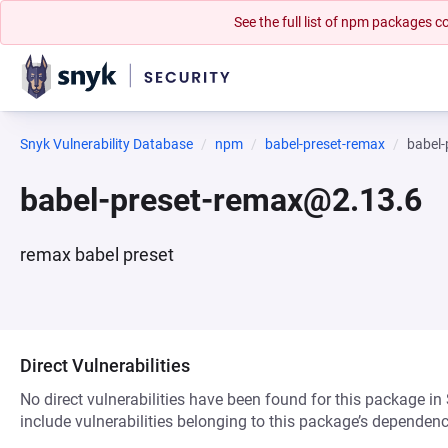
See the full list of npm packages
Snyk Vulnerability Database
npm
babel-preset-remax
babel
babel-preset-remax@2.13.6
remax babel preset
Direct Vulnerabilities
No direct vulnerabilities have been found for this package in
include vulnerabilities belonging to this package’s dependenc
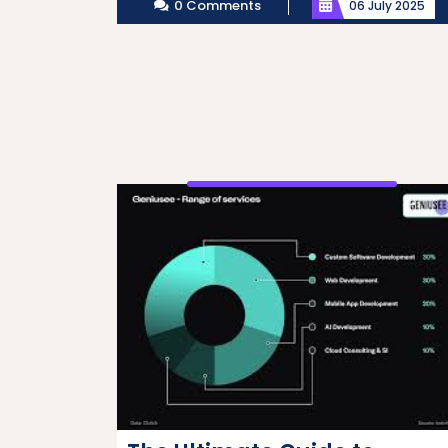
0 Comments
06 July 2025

* * *

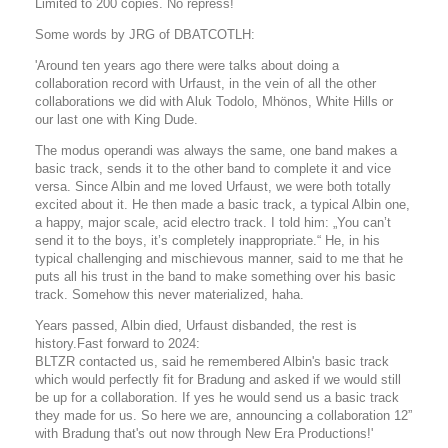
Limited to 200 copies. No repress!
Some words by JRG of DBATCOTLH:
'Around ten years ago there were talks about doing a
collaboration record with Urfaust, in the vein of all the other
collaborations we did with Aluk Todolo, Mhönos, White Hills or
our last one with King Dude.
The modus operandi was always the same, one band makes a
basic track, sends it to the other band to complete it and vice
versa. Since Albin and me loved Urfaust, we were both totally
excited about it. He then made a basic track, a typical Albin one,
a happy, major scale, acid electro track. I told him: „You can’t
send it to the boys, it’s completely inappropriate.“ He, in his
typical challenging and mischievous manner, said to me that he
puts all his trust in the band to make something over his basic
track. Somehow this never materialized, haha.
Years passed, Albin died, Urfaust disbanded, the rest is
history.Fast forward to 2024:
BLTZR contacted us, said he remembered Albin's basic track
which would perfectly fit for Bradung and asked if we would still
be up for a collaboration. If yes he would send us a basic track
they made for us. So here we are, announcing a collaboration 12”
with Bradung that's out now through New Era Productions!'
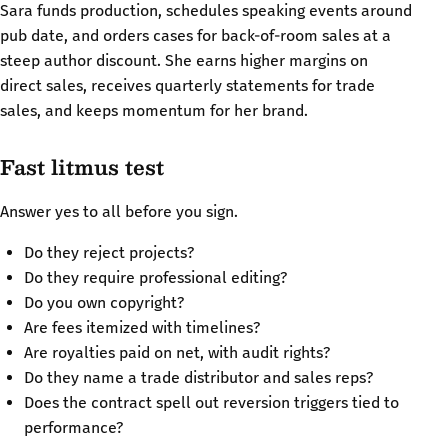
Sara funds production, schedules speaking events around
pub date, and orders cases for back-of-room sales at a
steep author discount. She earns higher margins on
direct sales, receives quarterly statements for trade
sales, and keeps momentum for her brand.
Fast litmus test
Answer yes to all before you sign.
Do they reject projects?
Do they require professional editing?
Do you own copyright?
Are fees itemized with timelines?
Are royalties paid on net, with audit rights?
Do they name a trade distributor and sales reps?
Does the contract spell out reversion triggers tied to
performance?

What is expected
The answer must be the lines above from the one containing "See the full list of npm packages" through the one containing "06 July 2025", reproduced exactly, with no pictures and nothing else.

Finished task
See the full list of npm packages
Snyk Vulnerability Database
npm
babel-preset-remax
babel
babel-preset-remax@2.13.6
remax babel preset
Direct Vulnerabilities
No direct vulnerabilities have been found for this package in
include vulnerabilities belonging to this package’s dependenc
0 Comments
06 July 2025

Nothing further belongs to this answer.